My parents had the tradition of painting the houses where we lived, every year. This was the third house. They did this throughout almost all of the prodigious ‘60s, until 1968: the beginning of the so-called Revolutionary Offensive. This process followed the nationalization of large foreign companies and ended up eliminating small business owners and private traders. My house has only been painted twice since then.
But that New Year’s Eve in 1958, after eating twelve grapes at midnight with my parents, we went to bed.
Dawn had barely broken when we woke up to the triumph of the Revolution. From that moment on, everything was a surprise; the adventure of what was to come; the constant excitement, but nobody said it. We were still asleep, Gurdijieff used to say.
We lived in Lawton, a neighborhood in Havana’s outskirts, a block away from Dolores Avenue which now takes Camilo Cienfuegos’ name because it was the road he took to enter Havana, leading his cavalry.
Early in the morning, neighbors crowded together, on both sides of the street, all along it.
He traveled along the Central Highway, but he turned off, as everyone had hoped he would, at the junction with Dolores Avenue. Of course! He’d cross Lawton, his neighborhood, to pass in front of the public school where he was a primary school student with teacher Rodolfo Fernandez.
Fernandez was also my teacher. He would celebrate all of his birthdays at the school, as well as his wife Rosa’s birthdays – who was also a teacher-, and their wedding anniversaries. He made it a school tradition to sing a capella the Creole song “Pensamiento”, by Rafael Gomez Mayea (Teofilito).
Tell Fragancia I love her,
that I can’t forget her,
that she lives in my soul…
Go and tell her this,
tell her I think about her,
even though she doesn’t think about me.
Fernandez did something that I won’t try to explain, so as not to break this spell. Analysis harms magic, people often say. He destroyed my stage fright to go up to the board, and his school was a pleasant place, even though I preferred to be at home.
I was surprised to see just how many people live in my neighborhood!
A helicopter whizzed around in circles in front of the convoy. We had never seen one up so close! We could see the pilots and even count the rivets on the aluminum sheets! It blew up dust, messed up people’s hair and women held on tightly to the skinnier children!
He passed by us at last. Slowly. That was my first encounter with glory. He raised his right arm, greeting everyone with his hat, he had a fantastic smile, beard, long hair, and he was riding a white horse.

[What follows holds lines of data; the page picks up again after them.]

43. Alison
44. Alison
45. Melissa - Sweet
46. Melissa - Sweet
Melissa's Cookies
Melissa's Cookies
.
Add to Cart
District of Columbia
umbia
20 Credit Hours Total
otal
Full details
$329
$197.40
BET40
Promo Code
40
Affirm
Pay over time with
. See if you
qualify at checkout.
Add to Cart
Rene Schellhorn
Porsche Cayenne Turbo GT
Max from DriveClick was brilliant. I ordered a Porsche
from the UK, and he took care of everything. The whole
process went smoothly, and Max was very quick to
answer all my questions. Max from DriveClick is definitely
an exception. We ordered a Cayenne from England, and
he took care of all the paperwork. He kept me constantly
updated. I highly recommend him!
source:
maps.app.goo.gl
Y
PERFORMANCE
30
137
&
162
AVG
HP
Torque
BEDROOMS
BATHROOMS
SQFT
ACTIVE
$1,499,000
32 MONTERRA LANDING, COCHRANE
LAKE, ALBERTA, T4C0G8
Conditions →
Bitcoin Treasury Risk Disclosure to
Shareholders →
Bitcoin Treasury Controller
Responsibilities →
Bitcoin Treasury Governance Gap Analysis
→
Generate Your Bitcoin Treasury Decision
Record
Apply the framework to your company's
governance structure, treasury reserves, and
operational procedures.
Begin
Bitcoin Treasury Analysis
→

At no point did I think he would look at me. I didn’t even hold onto this hope! That was also my first, intimate and distant feeling of security and certainty about an event in the immediate future. Just as I thought! He passed straight in front of us and he didn’t even look on this side of the street.
Nevertheless, that man and I shared the wonderful memory of teacher Fernandez in that place in our hearts where we keep our dearest treasures.